La reconnaissance de l’altérité agissante de la nature a trouvé récemment de solides appuis dans les théories de l’autonomie relationnelle, portées notamment par les critiques féministes de l’individualisme libéral172 et par les théoriciennes du care173. Ce cadre conceptuel remet au centre les relations d’interdépendance qui lient humains et non-humains. Il permet également de penser la « domination de la nature » sous l’angle de l’introduction d’un déséquilibre dans les relations de dépendance. Cette conception donne un nouvel horizon à la pensée écologique, qui n’est ni celui de la déliaison, ni celui de la domestication progressive du monde, mais se définit plutôt comme la recherche de manières interspécifiques d’habiter la Terre en commun174.

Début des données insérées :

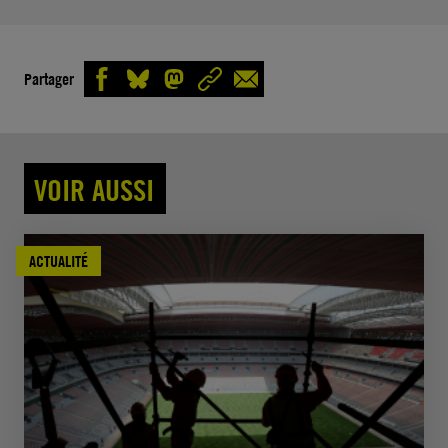
Partager
VOIR AUSSI
ACTUALITÉ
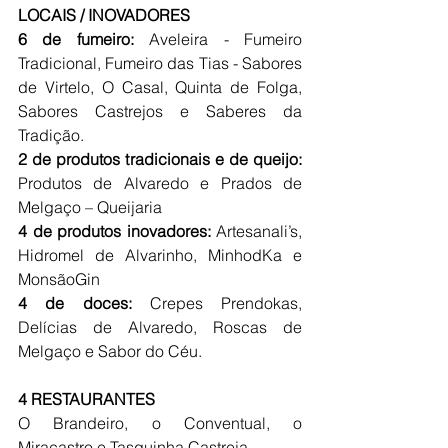
LOCAIS / INOVADORES
6 de fumeiro:
 Aveleira - Fumeiro 
Tradicional, Fumeiro das Tias - Sabores 
de Virtelo, O Casal, Quinta de Folga, 
Sabores Castrejos e Saberes da 
Tradição.
2 de produtos tradicionais e de queijo:
Produtos de Alvaredo e Prados de 
Melgaço – Queijaria
4 de produtos inovadores:
Artesanali’s, 
Hidromel de Alvarinho, 
M
inhodKa e 
MonsãoGin
4 de doces:
Crepes Prendokas, 
Delícias de Alvaredo,
Roscas de 
Melgaço e Sabor do Céu.
4 RESTAURANTES
O Brandeiro, o Conventual, o 
Miracastro e Tasquinha Castreja.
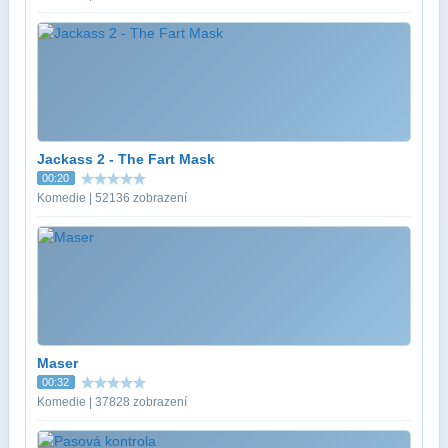
Jackass 2 - The Fart Mask
00:20
Komedie | 52136 zobrazení
Maser
00:32
Komedie | 37828 zobrazení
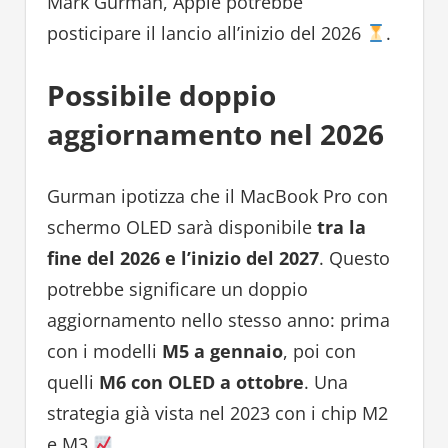
Mark Gurman, Apple potrebbe
posticipare il lancio all’inizio del 2026
.
Possibile doppio
aggiornamento nel 2026
Gurman ipotizza che il MacBook Pro con
schermo OLED sarà disponibile
tra la
fine del 2026 e l’inizio del 2027
. Questo
potrebbe significare un doppio
aggiornamento nello stesso anno: prima
con i modelli
M5 a gennaio
, poi con
quelli
M6 con OLED a ottobre
. Una
strategia già vista nel 2023 con i chip M2
e M3
.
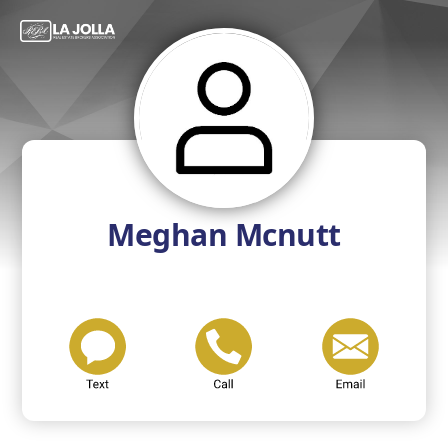
Meghan Mcnutt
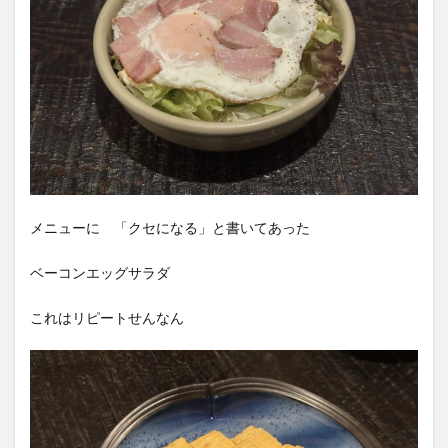
メニューに 「クセになる」と書いてあった
ベーコンエッグサラダ
これはリピートせんなん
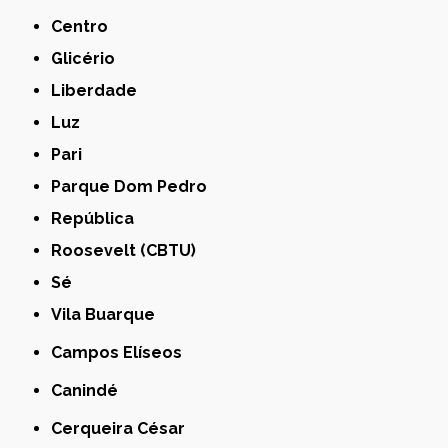
Centro
Glicério
Liberdade
Luz
Pari
Parque Dom Pedro
República
Roosevelt (CBTU)
Sé
Vila Buarque
Campos Elíseos
Canindé
Cerqueira César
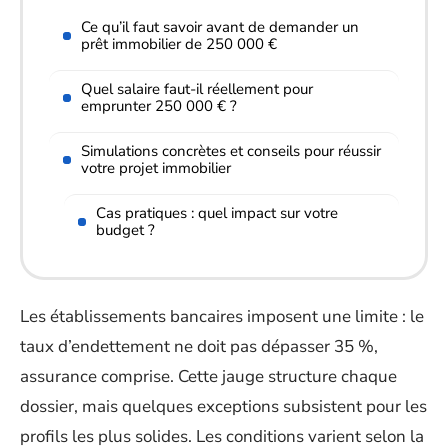
Ce qu’il faut savoir avant de demander un
prêt immobilier de 250 000 €
Quel salaire faut-il réellement pour
emprunter 250 000 € ?
Simulations concrètes et conseils pour réussir
votre projet immobilier
Cas pratiques : quel impact sur votre
budget ?
Les établissements bancaires imposent une limite : le
taux d’endettement ne doit pas dépasser 35 %,
assurance comprise. Cette jauge structure chaque
dossier, mais quelques exceptions subsistent pour les
profils les plus solides. Les conditions varient selon la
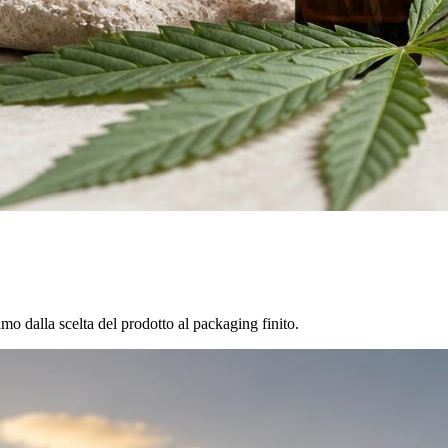
amo dalla scelta del prodotto al packaging finito.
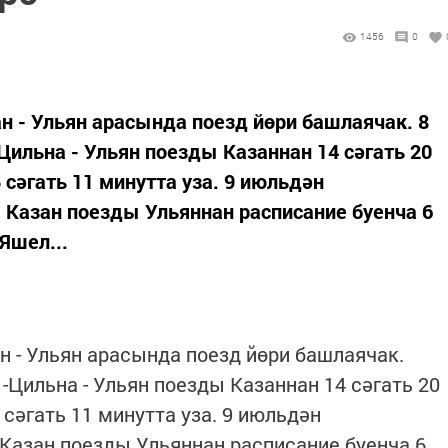
1456
0
 - Ульян арасында поезд йөри башлаячак. 8
Цильна - Ульян поезды Казаннан 14 сәгать 20
 сәгать 11 минутта уза. 9 июльдән
- Казан поезды Ульяннан расписание буенча 6
Яшел...
 - Ульян арасында поезд йөри башлаячак.
-Цильна - Ульян поезды Казаннан 14 сәгать 20
 сәгать 11 минутта уза. 9 июльдән
 Казан поезды Ульяннан расписание буенча 6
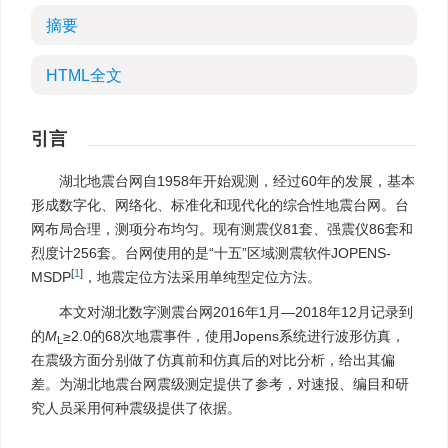
摘要
HTML全文
引言
湖北地震台网自1958年开始观测，经过60年的发展，基本
形成数字化、网络化、标准化和现代化的综合性地震台网。台
网布局合理，测项分布均匀。现有测震仪81套、强震仪86套和
烈度计256套。台网使用的是“十五”区域测震软件JOPENS-
[
1
]
MSDP
，地震定位方法采用单纯型定位方法。
本文对湖北数字测震台网2016年1月—2018年12月记录到
的
M
≥2.0的68次地震事件，使用Jopens系统进行波形仿真，
L
在震级方面分别做了仿真前和仿真后的对比分析，给出其偏
差。为湖北地震台网震级测定提供了参考，对速报、编目和研
究人员采用何种震级提供了依据。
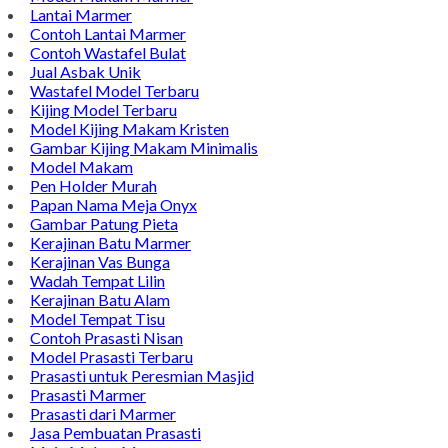
Lantai Marmer
Contoh Lantai Marmer
Contoh Wastafel Bulat
Jual Asbak Unik
Wastafel Model Terbaru
Kijing Model Terbaru
Model Kijing Makam Kristen
Gambar Kijing Makam Minimalis
Model Makam
Pen Holder Murah
Papan Nama Meja Onyx
Gambar Patung Pieta
Kerajinan Batu Marmer
Kerajinan Vas Bunga
Wadah Tempat Lilin
Kerajinan Batu Alam
Model Tempat Tisu
Contoh Prasasti Nisan
Model Prasasti Terbaru
Prasasti untuk Peresmian Masjid
Prasasti Marmer
Prasasti dari Marmer
Jasa Pembuatan Prasasti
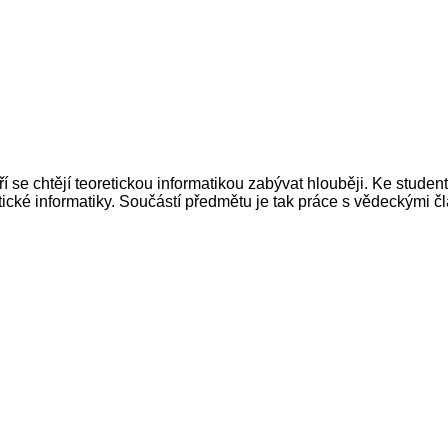
ří se chtějí teoretickou informatikou zabývat hlouběji. Ke stude
cké informatiky. Součástí předmětu je tak práce s vědeckými čl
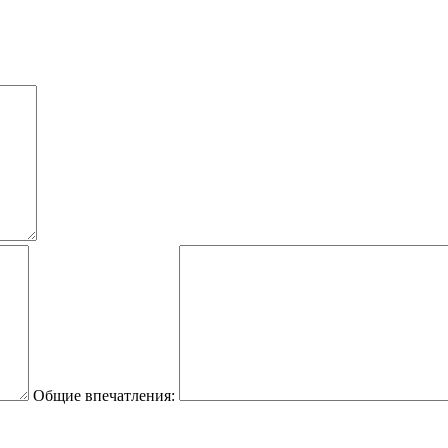
Общие впечатления:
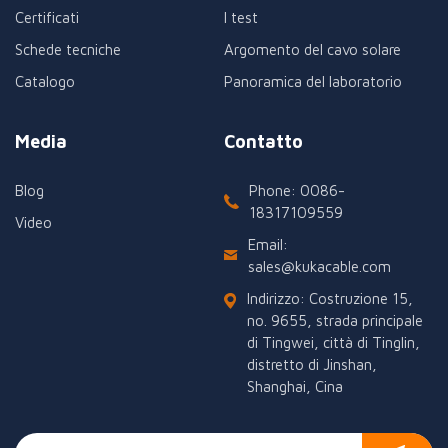
Certificati
I test
Schede tecniche
Argomento del cavo solare
Catalogo
Panoramica del laboratorio
Media
Contatto
Blog
Phone: 0086-
18317109559
Video
Email:
sales@kukacable.com
Indirizzo: Costruzione 15,
no. 9655, strada principale
di Tingwei, città di Tinglin,
distretto di Jinshan,
Shanghai, Cina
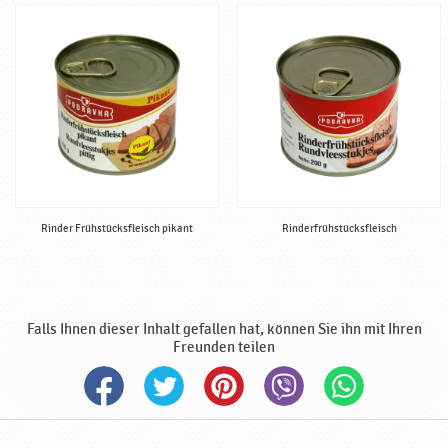
s
a
l
z
i
g
,
F
l
e
i
Rinder Frühstücksfleisch pikant
Rinderfrühstücksfleisch
s
c
h
,
Falls Ihnen dieser Inhalt gefallen hat, können Sie ihn mit Ihren
f
Freunden teilen
e
r
t
i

La pandémie liée au coronavirus SARS-CoV2 qui a frappé le monde en 2020 remet en cause les rapports qu’entretiennent les humains avec la part non-humaine du monde sous différents aspects. Son hypothétique origine animale, sa transmission mondiale, la distanciation sociale qui s’en est suivie posent la question des différents équilibres dynamiques qui peuvent s’instaurer ou se rompre entre les vivants humains et non-humains. La déstabilisation du monde provoquée par la pandémie invite à introduire dans le débat public des points aveugles de la mondialisation que la pensée écologique cherche à mettre en avant depuis des décennies : la massification des mauvais traitements infligés aux animaux dans le monde, le rétrécissement de la place accordée aux êtres sauvages ou encore la fragilité d’une interdépendance humaine globalisée et coupée de ses attachements terrestres. La quête individuelle et collective de la vie éthique dans le « monde d’après » passera par leur examen.